LOVE this recipe- I gotta try this! I love salmon and the ginger garlic broth with bok choy seems fantastic.
Thanks Mallory - it's definitely a feel-good recipe and totally easy. Thanks for following!
Laura Corvette says:
OMG! I made this soup a few days ago and it was to die for! Thanks for all these wonderful recipes!! I LOVE making zucchini spaghetti and now I have tons of great ideas!
I'm so happy you made this! It's one of my go-to favorites. Thank you so much, it means a lot!
Ann says:
This sounds delicious. Where does all that sodium come from? I know I can replace soy sauce with low sodium, but still seems very high. Thanks. Love your site.
Nat says:
Looks divine! Going to the store for ingredients right after the gym! Only, you don't say on the recipe list, how much sesame oil you use, but I'm gonna guess 1/2 teaspoon?
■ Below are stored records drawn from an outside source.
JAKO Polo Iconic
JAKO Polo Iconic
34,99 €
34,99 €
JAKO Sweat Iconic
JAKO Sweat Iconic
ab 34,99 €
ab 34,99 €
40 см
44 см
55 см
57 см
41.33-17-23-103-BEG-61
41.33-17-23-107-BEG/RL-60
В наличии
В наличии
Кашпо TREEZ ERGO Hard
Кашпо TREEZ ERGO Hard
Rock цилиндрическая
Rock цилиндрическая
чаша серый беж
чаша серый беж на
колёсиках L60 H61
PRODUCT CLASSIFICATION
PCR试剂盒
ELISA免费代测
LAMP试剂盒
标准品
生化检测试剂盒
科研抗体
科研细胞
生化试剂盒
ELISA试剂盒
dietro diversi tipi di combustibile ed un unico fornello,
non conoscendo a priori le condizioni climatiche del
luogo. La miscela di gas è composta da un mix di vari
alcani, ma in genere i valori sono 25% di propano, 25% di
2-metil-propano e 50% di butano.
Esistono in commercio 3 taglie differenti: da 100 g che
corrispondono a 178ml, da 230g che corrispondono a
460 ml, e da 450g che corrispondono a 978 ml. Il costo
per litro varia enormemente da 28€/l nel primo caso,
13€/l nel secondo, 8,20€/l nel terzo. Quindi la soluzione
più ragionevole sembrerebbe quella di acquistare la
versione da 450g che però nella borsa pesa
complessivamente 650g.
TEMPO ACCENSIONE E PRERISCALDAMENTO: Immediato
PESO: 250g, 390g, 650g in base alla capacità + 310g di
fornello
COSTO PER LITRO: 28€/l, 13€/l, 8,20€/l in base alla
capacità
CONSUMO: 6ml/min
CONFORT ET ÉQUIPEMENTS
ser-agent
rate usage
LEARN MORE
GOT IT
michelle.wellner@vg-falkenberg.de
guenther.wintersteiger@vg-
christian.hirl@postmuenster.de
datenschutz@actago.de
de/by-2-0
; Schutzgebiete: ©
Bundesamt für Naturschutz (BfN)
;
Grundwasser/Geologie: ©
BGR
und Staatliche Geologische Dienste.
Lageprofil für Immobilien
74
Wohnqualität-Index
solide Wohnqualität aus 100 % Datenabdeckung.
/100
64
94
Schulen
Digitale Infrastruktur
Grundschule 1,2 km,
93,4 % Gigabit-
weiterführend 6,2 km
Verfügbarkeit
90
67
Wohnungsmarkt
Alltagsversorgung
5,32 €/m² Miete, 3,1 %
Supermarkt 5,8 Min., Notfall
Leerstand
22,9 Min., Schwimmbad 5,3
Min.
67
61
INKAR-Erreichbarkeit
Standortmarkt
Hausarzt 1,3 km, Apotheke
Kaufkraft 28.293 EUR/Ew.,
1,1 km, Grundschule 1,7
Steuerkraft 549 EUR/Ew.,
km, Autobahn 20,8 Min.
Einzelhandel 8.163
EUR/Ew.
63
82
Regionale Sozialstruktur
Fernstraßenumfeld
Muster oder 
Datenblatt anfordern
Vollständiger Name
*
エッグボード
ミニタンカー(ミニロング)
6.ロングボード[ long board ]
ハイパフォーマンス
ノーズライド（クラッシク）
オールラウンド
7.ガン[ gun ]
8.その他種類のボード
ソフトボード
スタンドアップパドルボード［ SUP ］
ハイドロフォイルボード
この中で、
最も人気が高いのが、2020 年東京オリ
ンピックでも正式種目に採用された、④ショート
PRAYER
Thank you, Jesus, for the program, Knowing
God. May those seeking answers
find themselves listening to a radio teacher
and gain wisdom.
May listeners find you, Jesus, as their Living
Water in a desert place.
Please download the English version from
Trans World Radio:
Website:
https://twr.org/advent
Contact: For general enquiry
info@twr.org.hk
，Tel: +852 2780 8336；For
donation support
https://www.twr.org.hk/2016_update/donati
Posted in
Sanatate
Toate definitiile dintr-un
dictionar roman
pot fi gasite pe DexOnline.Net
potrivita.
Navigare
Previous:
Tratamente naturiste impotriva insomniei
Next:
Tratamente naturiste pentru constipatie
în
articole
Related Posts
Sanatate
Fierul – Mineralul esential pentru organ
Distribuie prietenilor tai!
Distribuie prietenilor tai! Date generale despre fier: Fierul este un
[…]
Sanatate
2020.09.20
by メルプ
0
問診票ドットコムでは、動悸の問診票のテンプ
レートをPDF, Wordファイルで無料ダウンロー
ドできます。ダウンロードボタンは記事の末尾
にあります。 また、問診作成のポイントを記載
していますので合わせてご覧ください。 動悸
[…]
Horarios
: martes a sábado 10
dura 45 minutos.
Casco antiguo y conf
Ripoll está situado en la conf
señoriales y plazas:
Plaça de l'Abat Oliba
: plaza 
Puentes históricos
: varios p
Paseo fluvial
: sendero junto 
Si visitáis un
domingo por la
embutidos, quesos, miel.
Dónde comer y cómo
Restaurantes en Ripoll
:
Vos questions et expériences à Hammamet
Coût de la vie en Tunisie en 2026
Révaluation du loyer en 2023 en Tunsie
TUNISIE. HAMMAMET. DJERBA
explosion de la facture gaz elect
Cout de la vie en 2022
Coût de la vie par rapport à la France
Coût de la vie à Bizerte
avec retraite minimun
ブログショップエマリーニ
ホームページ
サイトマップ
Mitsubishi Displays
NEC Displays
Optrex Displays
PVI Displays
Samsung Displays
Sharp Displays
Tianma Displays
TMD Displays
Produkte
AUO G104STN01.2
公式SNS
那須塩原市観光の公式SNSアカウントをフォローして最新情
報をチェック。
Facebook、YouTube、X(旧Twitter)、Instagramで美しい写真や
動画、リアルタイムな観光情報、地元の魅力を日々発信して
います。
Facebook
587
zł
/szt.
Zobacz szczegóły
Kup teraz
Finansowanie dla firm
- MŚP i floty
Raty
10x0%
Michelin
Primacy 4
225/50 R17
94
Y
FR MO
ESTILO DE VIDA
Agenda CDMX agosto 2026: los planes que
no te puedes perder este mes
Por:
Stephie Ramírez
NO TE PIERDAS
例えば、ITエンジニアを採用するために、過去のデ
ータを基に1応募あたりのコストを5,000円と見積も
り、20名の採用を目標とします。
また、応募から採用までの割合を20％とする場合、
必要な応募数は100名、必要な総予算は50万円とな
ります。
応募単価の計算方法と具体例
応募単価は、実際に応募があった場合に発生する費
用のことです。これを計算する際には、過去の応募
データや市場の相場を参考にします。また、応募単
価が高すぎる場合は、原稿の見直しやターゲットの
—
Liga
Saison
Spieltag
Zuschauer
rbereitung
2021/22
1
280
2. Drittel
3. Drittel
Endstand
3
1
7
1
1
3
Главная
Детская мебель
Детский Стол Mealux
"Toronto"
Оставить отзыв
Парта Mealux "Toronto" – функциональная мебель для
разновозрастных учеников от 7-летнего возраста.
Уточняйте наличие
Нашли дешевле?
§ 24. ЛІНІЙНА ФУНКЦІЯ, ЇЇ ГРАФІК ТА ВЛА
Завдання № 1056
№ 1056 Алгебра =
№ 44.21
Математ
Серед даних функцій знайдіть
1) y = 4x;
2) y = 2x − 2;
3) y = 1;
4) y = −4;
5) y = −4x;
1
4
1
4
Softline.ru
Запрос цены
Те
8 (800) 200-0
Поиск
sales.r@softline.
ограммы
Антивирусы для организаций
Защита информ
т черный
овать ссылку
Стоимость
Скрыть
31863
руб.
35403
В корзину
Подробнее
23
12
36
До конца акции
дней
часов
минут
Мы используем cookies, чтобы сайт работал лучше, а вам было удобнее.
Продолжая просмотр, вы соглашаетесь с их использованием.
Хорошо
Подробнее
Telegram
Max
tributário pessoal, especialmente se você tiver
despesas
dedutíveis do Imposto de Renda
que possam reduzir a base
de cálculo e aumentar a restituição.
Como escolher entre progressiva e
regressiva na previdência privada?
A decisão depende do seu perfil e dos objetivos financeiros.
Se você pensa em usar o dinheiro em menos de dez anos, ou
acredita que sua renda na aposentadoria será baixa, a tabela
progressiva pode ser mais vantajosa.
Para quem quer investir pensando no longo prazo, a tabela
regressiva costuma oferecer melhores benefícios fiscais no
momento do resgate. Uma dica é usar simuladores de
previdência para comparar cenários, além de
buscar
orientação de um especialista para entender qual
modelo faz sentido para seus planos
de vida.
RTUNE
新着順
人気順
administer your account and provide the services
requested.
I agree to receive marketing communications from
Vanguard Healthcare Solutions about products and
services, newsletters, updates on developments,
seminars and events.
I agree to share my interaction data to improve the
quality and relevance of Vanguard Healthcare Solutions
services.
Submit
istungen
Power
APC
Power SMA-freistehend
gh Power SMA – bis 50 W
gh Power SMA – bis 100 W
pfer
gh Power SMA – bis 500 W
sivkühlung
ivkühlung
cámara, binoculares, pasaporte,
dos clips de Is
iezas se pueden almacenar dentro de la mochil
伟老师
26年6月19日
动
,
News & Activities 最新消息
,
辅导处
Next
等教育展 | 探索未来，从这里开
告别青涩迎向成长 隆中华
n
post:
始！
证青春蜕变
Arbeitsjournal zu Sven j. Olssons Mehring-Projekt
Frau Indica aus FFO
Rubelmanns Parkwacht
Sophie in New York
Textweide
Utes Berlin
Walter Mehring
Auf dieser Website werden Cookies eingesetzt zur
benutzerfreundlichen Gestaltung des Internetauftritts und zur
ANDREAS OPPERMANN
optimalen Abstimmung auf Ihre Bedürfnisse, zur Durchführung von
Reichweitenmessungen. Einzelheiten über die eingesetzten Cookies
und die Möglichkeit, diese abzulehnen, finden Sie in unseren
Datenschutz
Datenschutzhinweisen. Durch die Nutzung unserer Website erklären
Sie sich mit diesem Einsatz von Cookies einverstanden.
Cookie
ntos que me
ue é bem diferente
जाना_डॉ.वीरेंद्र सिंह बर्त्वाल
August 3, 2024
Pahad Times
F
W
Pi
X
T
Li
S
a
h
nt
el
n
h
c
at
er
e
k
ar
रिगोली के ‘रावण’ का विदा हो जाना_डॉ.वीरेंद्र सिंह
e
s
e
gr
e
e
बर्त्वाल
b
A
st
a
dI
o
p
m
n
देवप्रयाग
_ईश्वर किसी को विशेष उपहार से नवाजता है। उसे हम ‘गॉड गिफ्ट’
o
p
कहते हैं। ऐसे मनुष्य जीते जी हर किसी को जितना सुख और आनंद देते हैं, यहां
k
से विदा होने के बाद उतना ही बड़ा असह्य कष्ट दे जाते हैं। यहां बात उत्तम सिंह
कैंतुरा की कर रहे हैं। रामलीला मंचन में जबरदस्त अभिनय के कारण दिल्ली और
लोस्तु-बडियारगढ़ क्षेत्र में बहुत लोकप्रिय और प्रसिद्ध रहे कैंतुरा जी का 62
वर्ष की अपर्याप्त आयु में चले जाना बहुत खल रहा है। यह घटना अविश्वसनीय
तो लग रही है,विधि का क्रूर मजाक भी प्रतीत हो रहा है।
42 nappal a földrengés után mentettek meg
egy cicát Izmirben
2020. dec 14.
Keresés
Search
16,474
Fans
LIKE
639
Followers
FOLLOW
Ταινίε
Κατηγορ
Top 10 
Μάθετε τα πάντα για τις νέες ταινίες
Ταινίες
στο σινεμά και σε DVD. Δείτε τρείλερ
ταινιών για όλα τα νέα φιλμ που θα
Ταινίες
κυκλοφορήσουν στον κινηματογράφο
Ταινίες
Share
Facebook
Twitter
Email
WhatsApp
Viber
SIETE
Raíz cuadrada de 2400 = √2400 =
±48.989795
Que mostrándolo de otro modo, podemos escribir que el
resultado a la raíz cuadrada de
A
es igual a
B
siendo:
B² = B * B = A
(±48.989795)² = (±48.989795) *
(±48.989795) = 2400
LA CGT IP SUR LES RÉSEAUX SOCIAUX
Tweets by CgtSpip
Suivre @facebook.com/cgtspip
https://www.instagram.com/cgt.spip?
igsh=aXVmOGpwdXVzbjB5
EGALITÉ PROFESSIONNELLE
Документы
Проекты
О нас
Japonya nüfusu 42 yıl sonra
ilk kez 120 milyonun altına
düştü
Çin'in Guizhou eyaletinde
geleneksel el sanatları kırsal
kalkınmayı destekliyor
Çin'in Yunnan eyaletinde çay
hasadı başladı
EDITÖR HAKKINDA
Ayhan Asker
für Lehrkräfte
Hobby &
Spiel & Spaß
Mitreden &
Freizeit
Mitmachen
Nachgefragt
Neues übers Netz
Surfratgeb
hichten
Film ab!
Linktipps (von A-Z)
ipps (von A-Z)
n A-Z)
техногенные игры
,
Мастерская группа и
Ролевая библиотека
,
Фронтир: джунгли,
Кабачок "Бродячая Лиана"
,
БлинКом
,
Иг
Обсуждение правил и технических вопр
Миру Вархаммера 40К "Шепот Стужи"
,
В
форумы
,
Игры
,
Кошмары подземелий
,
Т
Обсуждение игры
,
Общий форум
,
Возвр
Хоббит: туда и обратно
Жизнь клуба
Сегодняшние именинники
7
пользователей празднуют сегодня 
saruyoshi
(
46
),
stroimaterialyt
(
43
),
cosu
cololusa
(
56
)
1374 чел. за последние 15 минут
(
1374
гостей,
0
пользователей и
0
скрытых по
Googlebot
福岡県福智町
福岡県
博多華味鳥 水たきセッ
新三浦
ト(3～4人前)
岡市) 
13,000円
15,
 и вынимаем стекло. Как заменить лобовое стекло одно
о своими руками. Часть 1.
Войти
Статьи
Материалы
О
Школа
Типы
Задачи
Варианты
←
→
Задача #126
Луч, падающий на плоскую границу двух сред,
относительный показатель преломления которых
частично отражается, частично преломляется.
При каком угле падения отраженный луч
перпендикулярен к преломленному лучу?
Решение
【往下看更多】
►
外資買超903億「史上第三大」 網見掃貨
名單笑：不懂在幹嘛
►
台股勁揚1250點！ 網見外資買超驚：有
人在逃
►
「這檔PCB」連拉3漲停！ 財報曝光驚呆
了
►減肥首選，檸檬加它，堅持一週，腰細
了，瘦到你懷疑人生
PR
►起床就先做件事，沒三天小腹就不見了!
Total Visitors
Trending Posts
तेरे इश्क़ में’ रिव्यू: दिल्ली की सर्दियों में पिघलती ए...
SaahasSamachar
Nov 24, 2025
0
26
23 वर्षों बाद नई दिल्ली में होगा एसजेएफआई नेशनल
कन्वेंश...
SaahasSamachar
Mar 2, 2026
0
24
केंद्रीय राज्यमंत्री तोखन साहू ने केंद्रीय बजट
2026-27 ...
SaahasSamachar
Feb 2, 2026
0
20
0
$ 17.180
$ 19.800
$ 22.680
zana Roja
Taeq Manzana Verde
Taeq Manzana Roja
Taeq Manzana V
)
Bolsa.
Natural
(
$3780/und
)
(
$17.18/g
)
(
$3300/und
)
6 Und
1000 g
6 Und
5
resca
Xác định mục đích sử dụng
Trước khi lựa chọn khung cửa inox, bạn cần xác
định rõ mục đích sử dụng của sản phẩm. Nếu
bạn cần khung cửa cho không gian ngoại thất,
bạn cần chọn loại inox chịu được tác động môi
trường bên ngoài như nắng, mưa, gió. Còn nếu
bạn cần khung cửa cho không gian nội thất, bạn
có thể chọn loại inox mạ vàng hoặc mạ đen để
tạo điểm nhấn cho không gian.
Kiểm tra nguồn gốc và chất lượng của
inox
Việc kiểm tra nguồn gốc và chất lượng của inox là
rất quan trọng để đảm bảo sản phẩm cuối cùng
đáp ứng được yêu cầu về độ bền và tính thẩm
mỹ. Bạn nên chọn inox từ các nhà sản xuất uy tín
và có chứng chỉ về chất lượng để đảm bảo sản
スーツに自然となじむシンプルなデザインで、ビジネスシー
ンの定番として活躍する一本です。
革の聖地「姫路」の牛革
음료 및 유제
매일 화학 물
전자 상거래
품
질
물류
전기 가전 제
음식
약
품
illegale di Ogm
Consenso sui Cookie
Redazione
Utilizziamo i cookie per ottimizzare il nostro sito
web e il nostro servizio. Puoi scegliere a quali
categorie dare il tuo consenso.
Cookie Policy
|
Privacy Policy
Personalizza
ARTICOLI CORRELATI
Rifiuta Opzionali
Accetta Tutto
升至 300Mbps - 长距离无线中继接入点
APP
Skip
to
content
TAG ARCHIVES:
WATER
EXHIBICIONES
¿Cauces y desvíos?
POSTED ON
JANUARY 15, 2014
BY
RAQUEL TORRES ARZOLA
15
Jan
2 tsp, nat! I hope that helps - this is one of my all-time favorite dishes, I'm glad you're trying it!
Nat says:
Oh, good to know. It came out divine. I did, however, throw in some crushed red pepper flake and more broth to make it more soupy. It was so good!
Nat says:
OK, I've now made this dish several times, but I changed it up this time since I have the flu, sad face. I skipped the salmon (since fish and flu do NOT go together) and added a breast of shredded chicken that I baked with Mrs. Braggs as a marinade, and I used low sodium chicken broth and doubled the recipe (since the flu is usually two days) and added more ginger (since tummy is sour and ginger calms upset tummies), and it is marvelous. So far, I think I've bragged about the Spiralizer and your site at least a dozen times? You are great. Thank you, Ali, for all these great recipes.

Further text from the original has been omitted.